У тебя было суровое, почти жестокое лицо, ты весь сосредоточился на игре; твои глаза следили за полетом мяча с напряжением, в котором было что-то свирепое; ты отбивал мячи резким кистевым ударом, и сам наотмашь ударял с огромной силой. Было ясно, что ты умелый и прекрасно тренированный игрок и что в этой партии задет твой престиж. Я понял это, когда заметил, что зрители были не на твоей стороне: когда ты проигрывал очко, раздавались громкие возгласы удовлетворения и поощрения твоему противнику. Его звали, кажется, Марио.

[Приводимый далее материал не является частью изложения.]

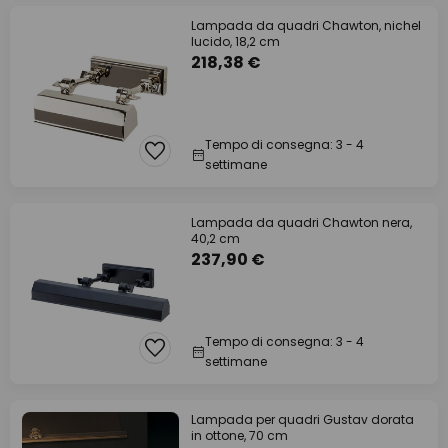
Lampada da quadri Chawton, nichel
lucido, 18,2 cm
218,38 €
Tempo di consegna: 3 - 4
settimane
Lampada da quadri Chawton nera,
40,2 cm
237,90 €
Tempo di consegna: 3 - 4
settimane
Lampada per quadri Gustav dorata
in ottone, 70 cm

Если какой-нибудь мяч был спорным, то все ополчались против тебя. Ты пытался доказать свою правоту, озираясь кругом и говоря:

— Мяч был правильный. Это очко в мою пользу. Ты искал поддержки, но ни в ком не находил ее. Твой голос звучал неуверенно, твой взгляд растерянно блуждал. Ты говорил:

— Ну ладно, — с уступчивостью, в которой звучали слезы, и приглашал противника продолжить игру. Только после того, как мяч начинал снова метаться по столу, ты вновь обретал свое жесткое спокойствие и выдержку.

Ты выиграл партию. Закончив игру, принесшую тебе победу, ты швырнул ракетку на стол торжествующим движением, в котором сквозило бешенство, и сказал кратко:

— Платите.

Я поднялся со стула и стал за спиной твоего соперника. Он перебросил тебе две лиры через сетку. Заплатили и другие державшие пари против тебя. Авангардист сказал:

— Отдай сейчас, потому что у тебя есть деньги, — ответил ты. И решительно направился к нему.

В это мгновение наши глаза встретились. Ты вспыхнул до корней волос, улыбнулся мне, но сейчас же отвернулся. Я понял, что мое присутствие тебе неприятно.

Вместо ответа авангардист предложил тебе сыграть.

— Если ты мне дашь восемь очков вперед из двадцати, — сказал он, — то сыграем на десять лир.